Pemerintah provinsi DKI Jakarta membawa ribuan Satpol PP hingga Brimob bersenjata lengkap buat mengeksekusi tanah sengketa itu. Saat penggusuran Wahyu bersama ke-80 orang lainnya hanya bertahan dan tidak menyerang.
Menurut Wahyu, karena saat itu petugas sudah merangsek masuk ke kompleks makam, ia bersama 80 pengurus lainnya mau tak mau harus mempertahankan wilayahnya dengan senjata seadanya.
Pertempuran pun pecah, kata Wahyu, korban berjatuhan terutama dari pihak Satpol PP dan Brimob yang mengepung saat itu.
"Waktu itu mereka ada yang bawa perisai, senjata segala macam, kami cuman pakai alat rebana, beberapa senjata tajam dan jumlah kami 80 orang, kami melawan mereka karena sudah masuk," kata Wahyu.
"Dengan pertolongan Allah kami menang, itu bukti cinta Habib Hasan kepada kami, waktu itu katanya ada satpol PP yang lihat orang tinggi berjubah putih, sampai burung hud yang melempar batu, itu gaib, mereka (Satpol PP) yang katanya lihat," ujarnya.
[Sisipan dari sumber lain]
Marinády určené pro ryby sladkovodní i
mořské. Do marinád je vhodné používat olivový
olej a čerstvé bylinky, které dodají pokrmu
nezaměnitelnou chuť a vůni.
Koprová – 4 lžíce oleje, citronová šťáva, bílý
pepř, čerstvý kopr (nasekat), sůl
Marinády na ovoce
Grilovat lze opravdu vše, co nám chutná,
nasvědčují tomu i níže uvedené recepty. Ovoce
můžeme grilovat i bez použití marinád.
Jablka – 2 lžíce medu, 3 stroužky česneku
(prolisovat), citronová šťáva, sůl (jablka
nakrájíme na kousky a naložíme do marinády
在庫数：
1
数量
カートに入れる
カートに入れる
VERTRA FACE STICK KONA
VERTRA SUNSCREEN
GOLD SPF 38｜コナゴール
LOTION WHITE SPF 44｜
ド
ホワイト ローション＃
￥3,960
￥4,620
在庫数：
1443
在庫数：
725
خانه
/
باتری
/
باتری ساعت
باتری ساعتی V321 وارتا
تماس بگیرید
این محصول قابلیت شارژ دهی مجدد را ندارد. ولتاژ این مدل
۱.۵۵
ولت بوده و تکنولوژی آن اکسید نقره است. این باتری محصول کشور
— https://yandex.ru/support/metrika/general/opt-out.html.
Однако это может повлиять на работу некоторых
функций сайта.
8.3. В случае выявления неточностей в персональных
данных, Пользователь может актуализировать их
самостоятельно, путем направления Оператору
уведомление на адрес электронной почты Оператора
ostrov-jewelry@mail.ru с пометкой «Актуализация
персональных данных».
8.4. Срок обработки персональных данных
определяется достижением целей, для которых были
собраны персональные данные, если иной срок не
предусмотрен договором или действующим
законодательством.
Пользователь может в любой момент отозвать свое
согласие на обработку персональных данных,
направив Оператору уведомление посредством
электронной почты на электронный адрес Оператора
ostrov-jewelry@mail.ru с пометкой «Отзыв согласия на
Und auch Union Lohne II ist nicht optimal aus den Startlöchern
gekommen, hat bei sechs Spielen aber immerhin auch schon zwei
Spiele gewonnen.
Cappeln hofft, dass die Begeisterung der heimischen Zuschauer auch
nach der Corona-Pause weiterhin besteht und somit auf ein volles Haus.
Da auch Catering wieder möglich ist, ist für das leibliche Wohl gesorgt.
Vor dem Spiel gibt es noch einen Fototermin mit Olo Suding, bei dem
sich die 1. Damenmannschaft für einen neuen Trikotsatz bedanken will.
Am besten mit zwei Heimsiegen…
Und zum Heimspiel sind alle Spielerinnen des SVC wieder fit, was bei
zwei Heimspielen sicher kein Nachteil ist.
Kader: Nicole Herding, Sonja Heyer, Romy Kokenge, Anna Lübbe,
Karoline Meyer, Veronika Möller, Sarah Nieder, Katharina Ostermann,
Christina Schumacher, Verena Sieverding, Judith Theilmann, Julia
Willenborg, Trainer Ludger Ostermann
Wahyu bilang tak hanya sekali bentrokan terjadi karena sengketa lahan di Kompleks Makam Mbah Priuk. Ia menyebut paling tidak sejak zaman Orde Baru hingga reformasi sudah ada enam kali bentrokan, termasuk Tragedi Tanjung Priuk April 2010 silam.
"Kalau enggak salah ada enam kali, tahun 1994 ada, saya lupa persisnya tapi sudah beberapa kali di sini," ujar dia.
Tujuh tahun setelah Tragedi, itu Mantan Gubernur DKI Jakarta Basuki Tjahaja Purnama alias Ahok menjadikan makam Mbah Priuk sebagai cagar budaya yang perlu dilindungi.
Mantan Gubernur DKI Jakarta Basuki Tjahaja Purnama (Ahok) saat meresmikan Makam Mbah Priuk sebagai cagar budaya. (Detikcom/Nathania Riris Michico) |
Diresmikannya makam tersebut sebagai cagar budaya tertuang dalam Surat Keputusan Gubernur DKI Jakarta Nomor 438 Tahun 17 tentang Penetapan Kawasan Makam Habib Hasan (Mbah Priuk), sebagai lokasi yang dilindungi dan diperlakukan sebagai situs cagar budaya.
Rencananya, kata Wahyu, selain jadi cagar budaya di kompleks Makam Mbah Priuk hendak didirikan sekolah hingga Ruang Publik Terpadu Ramah Anak (RPTRA) oleh Ahok. Namun, kata Wahyu, Ahok keburu masuk penjara sehingga rencana tersebut urung dilaksanakan.